A cash-out refinance is much like any other mortgage refinancing. Still, the process allows the borrower to pull equity out of their home for various other needs. If you need to renovate your home or consolidate debt, that equity – the value of your home minus the amount you currently owe on the loan – can be valuable.
Understanding Cash-Out Refinancing
Cash-out refinancing allows you to convert your home's equity into cash. You secure a new mortgage to pay off the current one and receive the difference. The new mortgage amount is greater than what you currently owe.
Why Choose a Cash-Out Refinance?
You might consider refinancing your mortgage to benefit from a lower interest rate or to reduce your monthly payment. But a cash-out refinance offers additional advantages. Through this process, you can:
- Consolidate high-interest debt into a more affordable secured loan using your home's cash value.
- Use the loan proceeds to renovate your home, reinvesting in its value.
A cash-out refinance provides funds for various purposes. The options are numerous, whether bolstering your emergency savings, settling debts, acquiring a valuable asset, or even using it as a down payment on another property.
Securing this kind of loan against your home's value typically costs less than relying on credit cards or personal loans.
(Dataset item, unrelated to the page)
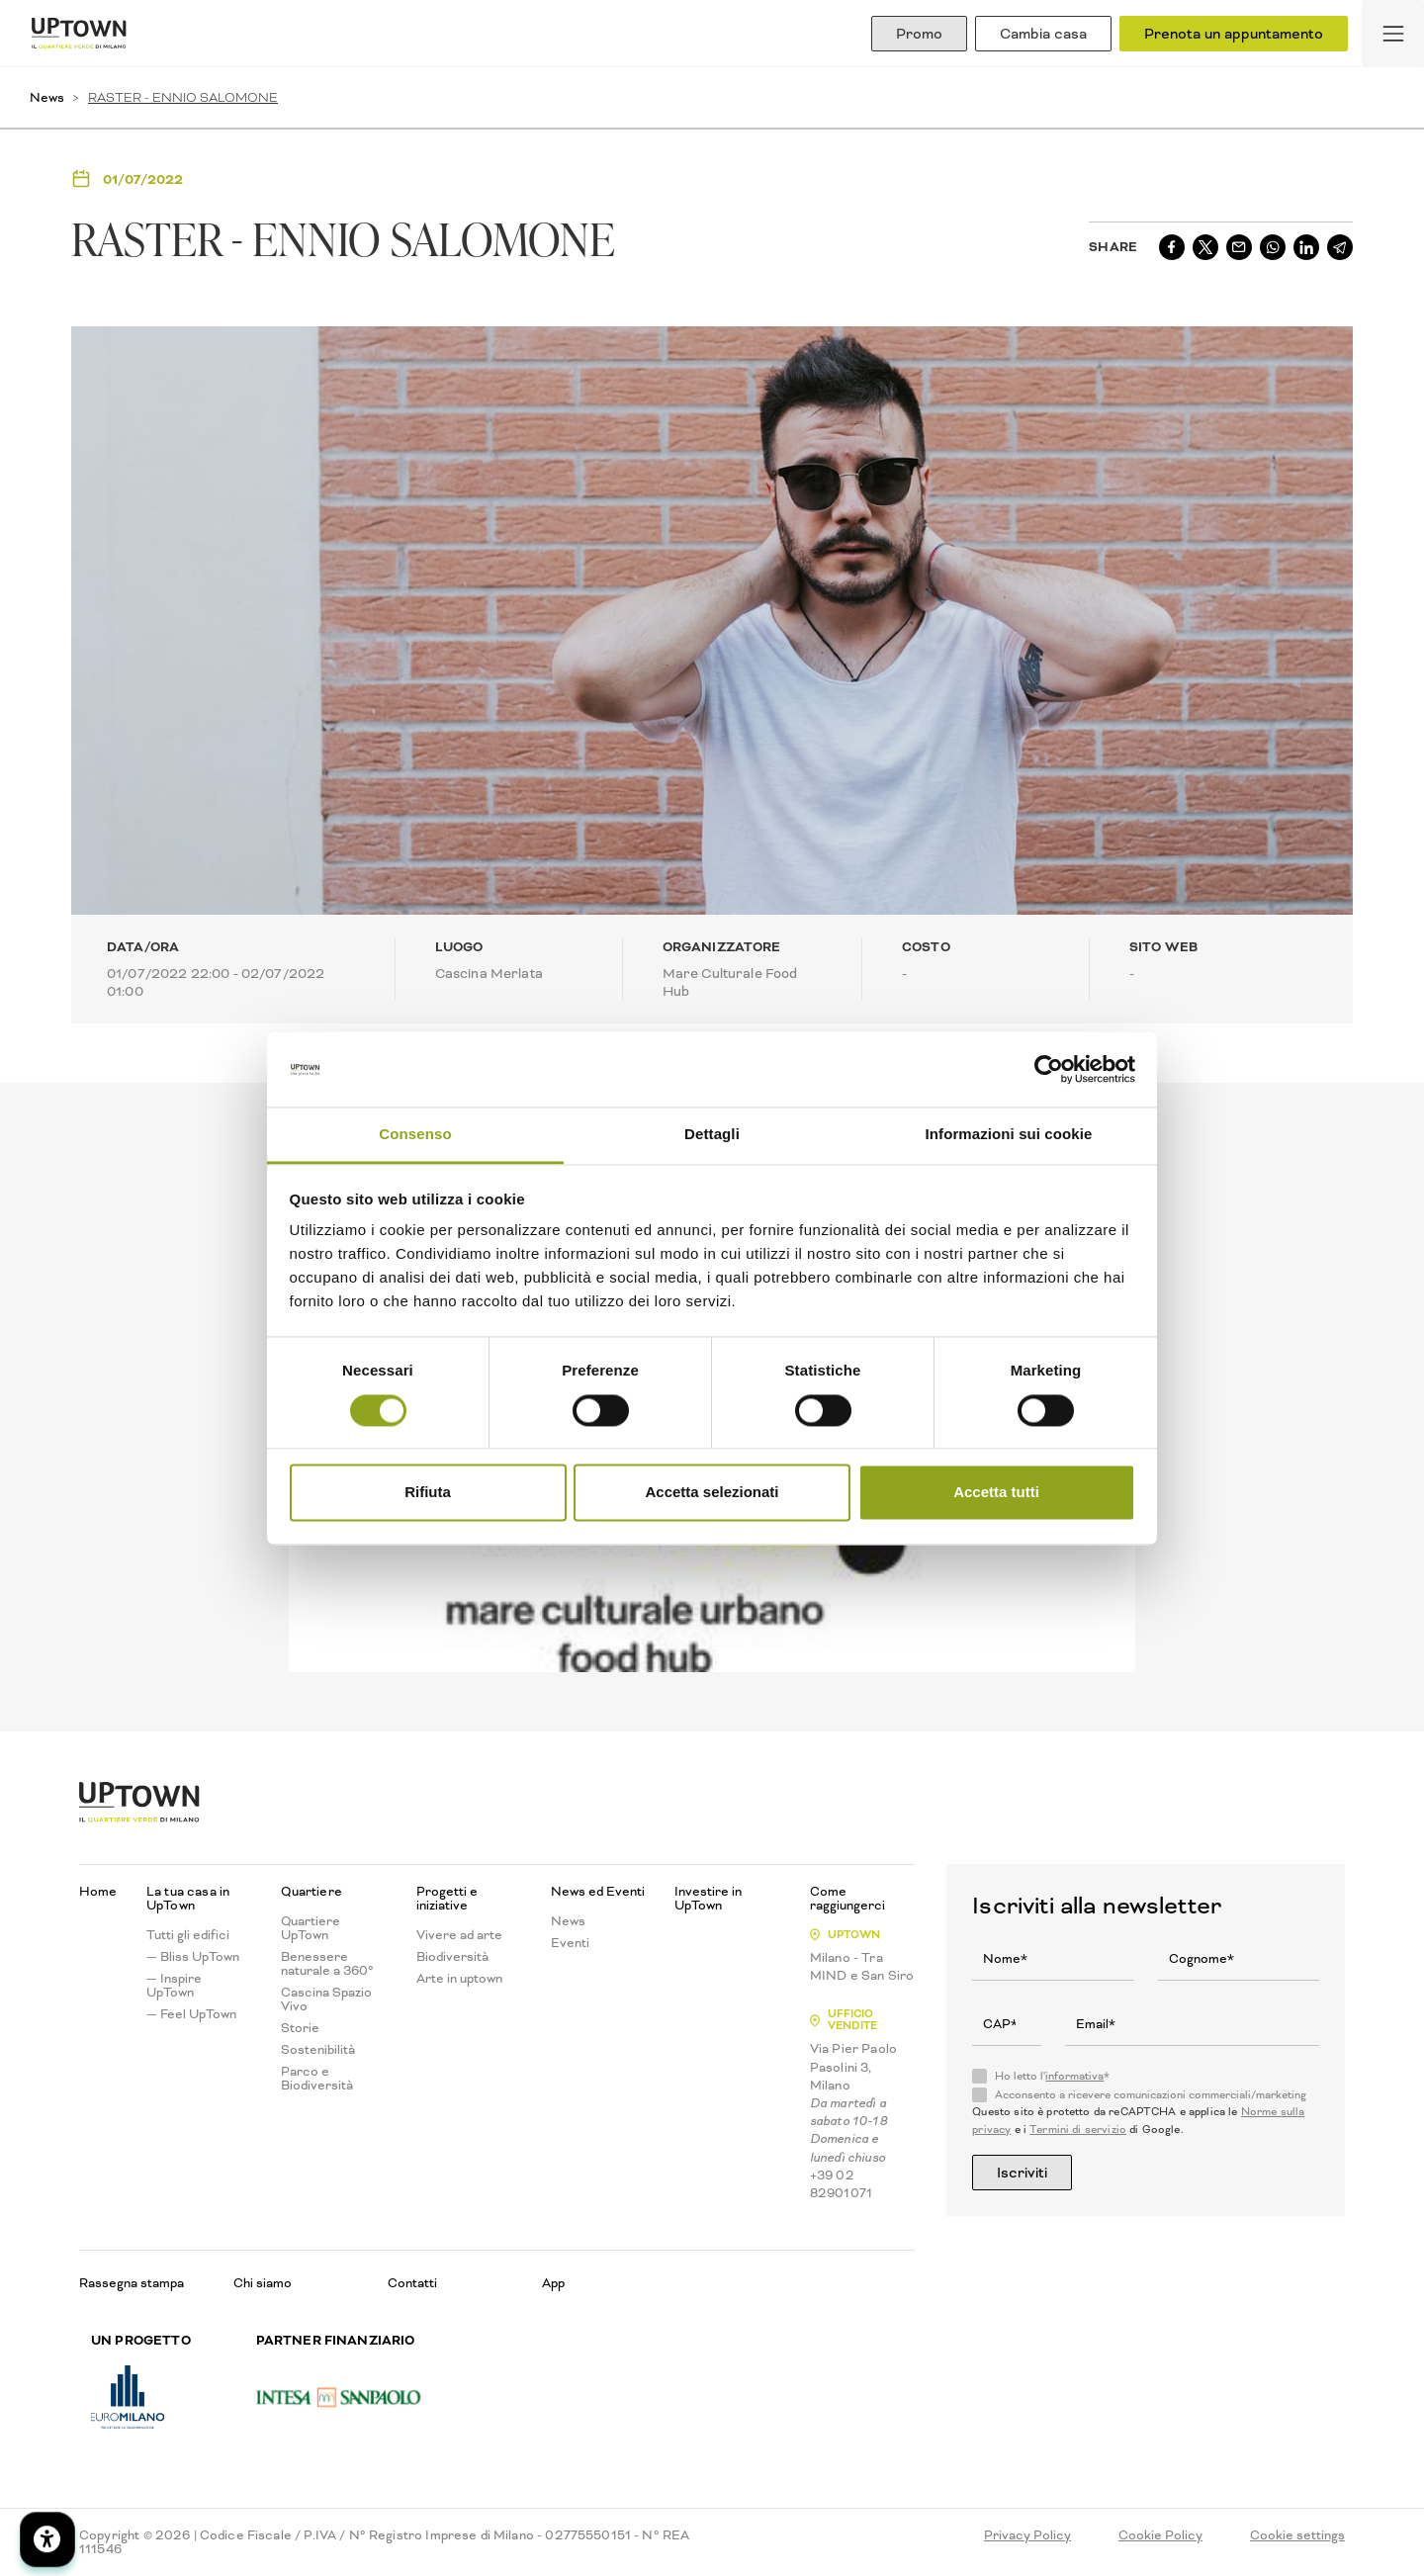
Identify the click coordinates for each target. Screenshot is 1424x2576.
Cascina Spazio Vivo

However, be cautious, as you might turn unsecured, lower-risk debt into secured debt.
The Process of Cash-Out Refinancing
Getting a cash-out refinance loan is the same as what you expect from refinancing your existing mortgage or obtaining a new one.
- Apply for the loan through a lender and get initial pre-qualification.
- Have the home appraised to determine its value.
- Complete the pre-approval process by verifying your qualifications.
- Have a home inspection.
- Wait for the underwriters to approve the loan.
- Establish the new loan, pay off the old one, and pocket the cash-out difference.
The process requires going through the closing process, which entails loan approval.
Evaluating Cash-Out Refinancing Costs
Before you decide to use a cash-out refinance, evaluate the costs involved. Like all other mortgage loans, there is a cost to obtaining this loan. Closing costs range between 2 and 5% of your borrowing amount. Since this is a cash-out loan, where you borrow more than you already own, that fee could be higher than some anticipate.
To know how much these costs will be, contact the lender and ask for a list of fees. You will see the closing fees broken down for you. In the ideal situation, you pay all fees in advance. However, you can add the fees to the loan's borrowed funds.
Risks and Considerations
There are a lot of benefits to using a cash-out refinance. You can tap your home's equity at an interest rate much lower than what you would pay if you used a credit card or an unsecured personal loan. More so, there is no limit on how you use these extra funds. They are yours to use in any way.
There are some risks to consider.
- Your home's value must be high enough for the amount you wish to borrow. Most lenders do not offer loans worth more than 80% of the home's value.
- If you have unsecured debt like medical bills and credit cards, defaulting on those loans is less risky than defaulting on a mortgage loan.
- If you stop paying the mortgage loan, the lender can pursue foreclosure.
- There is the added cost of closing to factor into any borrowing decision.
Making the Right Decision
Before you decide to use a cash-out refinance, be sure you are making a decision that helps you achieve your financial goals.
- Is the monthly payment affordable to you?
- Does this process allow you to lower the overall costs to repay your debt?
- Are you confident you can repay the debt?
Takeaways
There is a cost to borrowing money through a cash-out refinance. As long as that fee is still affordable, refinancing like this could give you cash on hand for many needs.